Even if you know the gun, you may not know about the International Harvester M1 Garand, profiled in this story from American Rifleman.

The IHC Garand is what collectors call a “genre” of the rifle that was created to meet a production need and a military strategic need, though things didn’t quite work out as planned.

The military thought their inventory of Garands left over after WWII was adequate, but five years later, when the Korean War began, they weren’t so sure, so the Garand was put back into production as quickly as possible, the story says.

The government turned to private companies to help with production, such as International Harvester Co., to which they contracted 100,000 M1 rifles to be manufactured in the firm’s plant in Evansville, Indiana.

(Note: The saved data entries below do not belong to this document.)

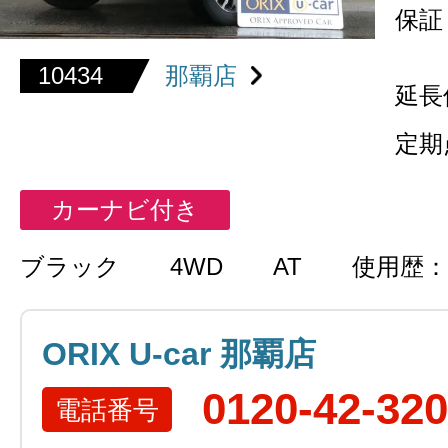
保証
10434
那覇店
延長
定期
カーナビ付き
ブラック
4WD
AT
使用歴：
ORIX U-car 那覇店
0120-42-32
電話番号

Oddly enough, the plant was built during WWII by the Republic Aviation Corp. for production of the P-47 Thunderbolt fighter plane. IHC bought the plant in 1945 and converted it to make farm implements as well as refrigeration and air conditioning units.

Selecting the company to make Garands was more about its geographic location than its experience with this type of work, of which it had none, according to the story. They’d manufactured vehicles like half-tracks and trucks during the war, but never firearms.

So why did the military pick IHC? Because of the bomb.


All the previously made M1s, numbering at about 4 million, were made within a radius of about 60 miles by Springfield Armory in Massachusetts and Winchester in Connecticut. Since the end of WWII, the Cold War had begun, and strategists were concerned about the bulk of America’s arms manufacturing plants being concentrated in New England. This caused the Department of Defense to “establish a policy of geographic dispersion of vital defense production to mitigate vulnerability to a nuclear strike,” the story notes. So, a company that makes trucks and tractors in Indiana started making semi-automatic rifles.

One of the ways you can identify an IHC Garand is an “LMR” barrel marking. The company thought they could use their existing machinery to manufacture firearms parts. They soon found that they were being a bit naive and had an especially tough time making barrels, a task they outsourced to the Line Material Corp. in Milwaukee. The barrels they produced were of superior quality and were also used to meet demands for Garand rebuilds.

IHC needed help from both Springfield Armory and Harrington & Richardson engineers to start rolling out Garands that actually functioned. They resorted to using parts made by other companies, including using four distinct variations of M1 receivers manufactured by Springfield for IHC: the SA/IHC “Arrowhead” Receiver; the SA/IHC “Postage Stamp” Receivers (the most rare, only 800 to 900 made); the SA/IHC 4.6 Million “Gap Letter” Receivers; and the SA/IHC 5 million “Gap Letter” Receiver. Additionally, there are also IHC Garands with HRA/IHC Receivers from Harrington & Richardson.

For details about the differences and markings on each type of receiver and lots more history on the IHC Garand, check out the excellent American Rifleman story here.

Ultimately, IHC delivered 337,623 M1 Garands to the U.S. government between 1953 and 1956. The International Harvester M1 has become one of the more popular examples of M1 genres among collectors because of the receiver variations and its relative scarcity compared to Springfield Armory Garands from the same time period. Occasionally, the Civilian Marksmanship Program periodically has IHC Garands available for sale, the story says.